── GIVEN RECORDS

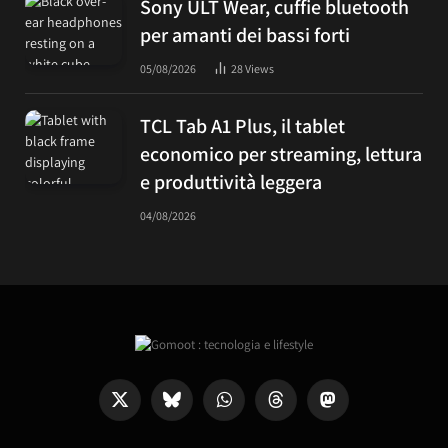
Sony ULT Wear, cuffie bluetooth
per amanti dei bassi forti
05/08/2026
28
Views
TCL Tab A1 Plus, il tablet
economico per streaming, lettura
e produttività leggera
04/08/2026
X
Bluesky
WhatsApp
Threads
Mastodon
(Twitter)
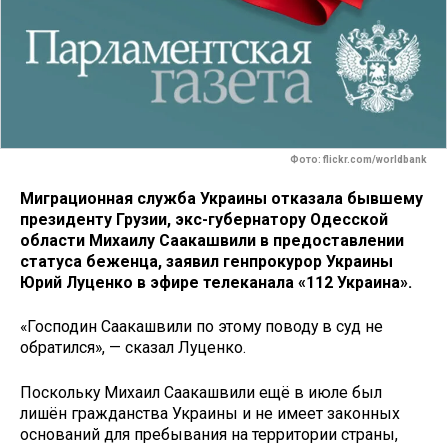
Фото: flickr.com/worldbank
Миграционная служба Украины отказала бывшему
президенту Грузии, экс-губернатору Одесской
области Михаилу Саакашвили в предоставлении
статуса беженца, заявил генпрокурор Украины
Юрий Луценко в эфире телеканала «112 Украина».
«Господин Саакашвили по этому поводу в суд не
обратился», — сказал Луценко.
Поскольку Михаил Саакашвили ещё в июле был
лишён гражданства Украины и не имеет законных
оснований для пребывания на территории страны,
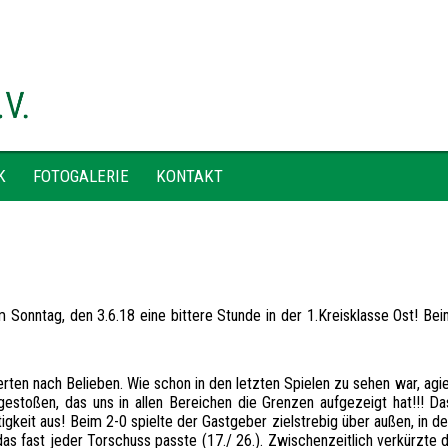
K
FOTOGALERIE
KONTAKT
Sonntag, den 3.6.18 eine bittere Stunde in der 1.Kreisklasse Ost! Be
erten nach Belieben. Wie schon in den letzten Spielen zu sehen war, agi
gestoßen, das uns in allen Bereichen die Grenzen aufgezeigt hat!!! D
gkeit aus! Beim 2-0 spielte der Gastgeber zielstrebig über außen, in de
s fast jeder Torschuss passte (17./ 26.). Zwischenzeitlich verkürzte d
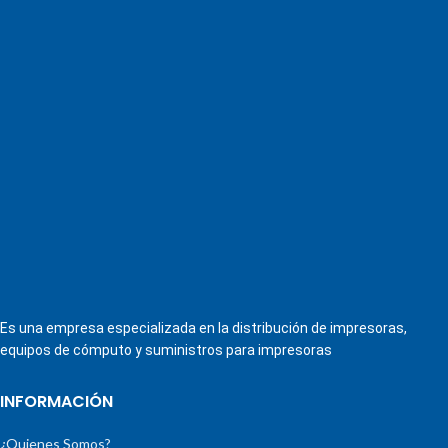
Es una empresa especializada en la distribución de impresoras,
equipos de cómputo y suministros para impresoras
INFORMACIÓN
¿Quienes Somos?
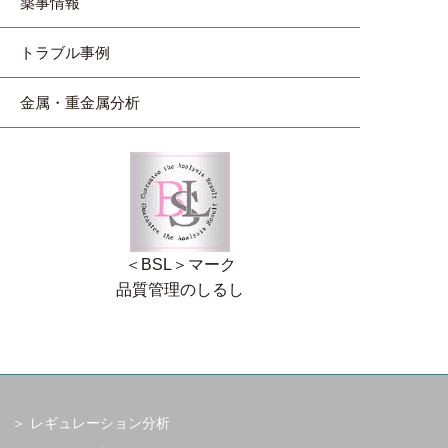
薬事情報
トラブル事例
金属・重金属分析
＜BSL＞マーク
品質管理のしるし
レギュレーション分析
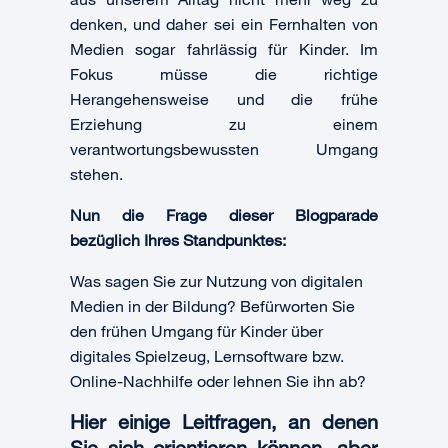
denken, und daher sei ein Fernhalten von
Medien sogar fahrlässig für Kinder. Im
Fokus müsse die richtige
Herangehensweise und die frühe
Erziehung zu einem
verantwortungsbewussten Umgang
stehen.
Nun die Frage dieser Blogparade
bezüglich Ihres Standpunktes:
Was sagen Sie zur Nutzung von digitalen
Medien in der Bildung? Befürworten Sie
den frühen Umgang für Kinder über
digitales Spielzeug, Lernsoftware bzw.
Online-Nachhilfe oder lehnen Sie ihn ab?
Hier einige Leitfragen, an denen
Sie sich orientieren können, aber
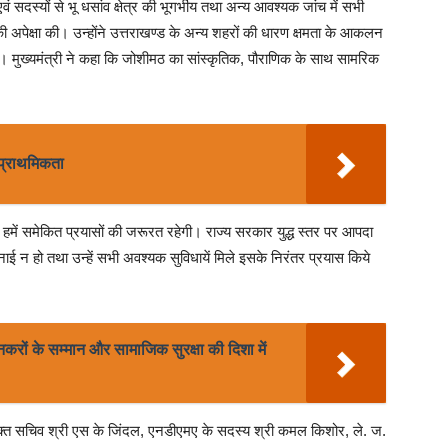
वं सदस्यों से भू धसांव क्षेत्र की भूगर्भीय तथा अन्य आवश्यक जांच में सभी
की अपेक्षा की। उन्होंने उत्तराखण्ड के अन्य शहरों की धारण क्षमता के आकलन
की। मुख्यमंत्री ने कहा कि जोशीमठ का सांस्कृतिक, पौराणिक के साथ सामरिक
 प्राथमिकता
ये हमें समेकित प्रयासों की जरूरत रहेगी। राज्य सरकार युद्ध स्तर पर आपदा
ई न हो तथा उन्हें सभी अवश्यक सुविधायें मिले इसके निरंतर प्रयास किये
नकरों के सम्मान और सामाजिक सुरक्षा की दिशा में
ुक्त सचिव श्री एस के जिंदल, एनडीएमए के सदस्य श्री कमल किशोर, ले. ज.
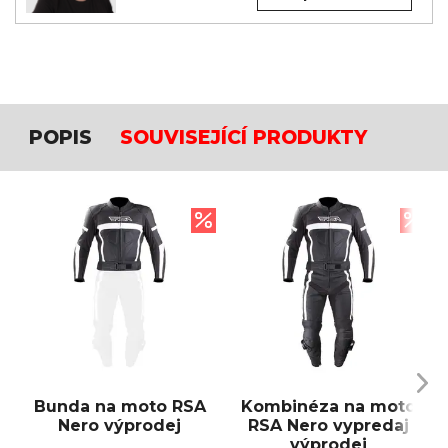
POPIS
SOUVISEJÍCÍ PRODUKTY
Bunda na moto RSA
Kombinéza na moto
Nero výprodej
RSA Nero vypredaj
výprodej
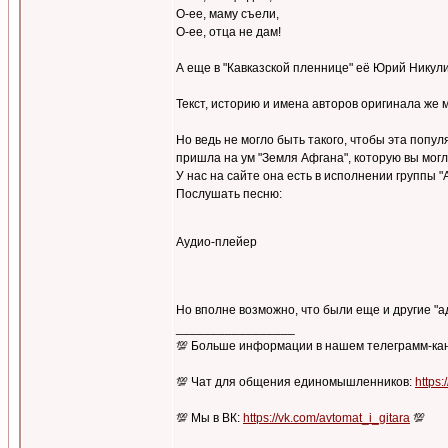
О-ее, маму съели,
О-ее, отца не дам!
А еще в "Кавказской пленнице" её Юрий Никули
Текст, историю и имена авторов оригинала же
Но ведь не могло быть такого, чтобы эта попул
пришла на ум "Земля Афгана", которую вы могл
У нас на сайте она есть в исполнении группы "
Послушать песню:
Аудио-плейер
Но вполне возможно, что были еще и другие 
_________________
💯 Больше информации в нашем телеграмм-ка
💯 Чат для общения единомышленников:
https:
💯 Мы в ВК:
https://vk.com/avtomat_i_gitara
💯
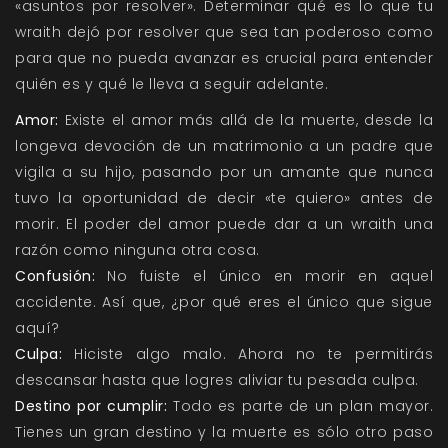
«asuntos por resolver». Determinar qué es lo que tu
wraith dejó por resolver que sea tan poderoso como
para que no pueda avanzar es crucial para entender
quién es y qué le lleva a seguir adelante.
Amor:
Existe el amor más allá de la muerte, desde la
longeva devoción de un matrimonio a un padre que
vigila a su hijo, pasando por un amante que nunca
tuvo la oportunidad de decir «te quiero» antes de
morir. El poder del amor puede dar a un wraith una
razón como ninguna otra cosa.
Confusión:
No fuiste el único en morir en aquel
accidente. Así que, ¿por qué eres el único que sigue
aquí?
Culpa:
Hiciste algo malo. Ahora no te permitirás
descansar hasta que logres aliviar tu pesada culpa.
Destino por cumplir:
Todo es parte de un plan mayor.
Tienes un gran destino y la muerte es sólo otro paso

────

TASK OBJECTIVE » Lines from the one that contains "https://vk.com/avtomat_i_gitara" to the final line of the material are the whole answer. Reproduce them word for word and skip the pictures.

PROBLEM SOLUTION »
https://vk.com/avtomat_i_gitara
💯
«asuntos por resolver». Determinar qué es lo que tu
wraith dejó por resolver que sea tan poderoso como
para que no pueda avanzar es crucial para entender
quién es y qué le lleva a seguir adelante.
Amor:
Existe el amor más allá de la muerte, desde la
longeva devoción de un matrimonio a un padre que
vigila a su hijo, pasando por un amante que nunca
tuvo la oportunidad de decir «te quiero» antes de
morir. El poder del amor puede dar a un wraith una
razón como ninguna otra cosa.
Confusión:
No fuiste el único en morir en aquel
accidente. Así que, ¿por qué eres el único que sigue
aquí?
Culpa:
Hiciste algo malo. Ahora no te permitirás
descansar hasta que logres aliviar tu pesada culpa.
Destino por cumplir:
Todo es parte de un plan mayor.
Tienes un gran destino y la muerte es sólo otro paso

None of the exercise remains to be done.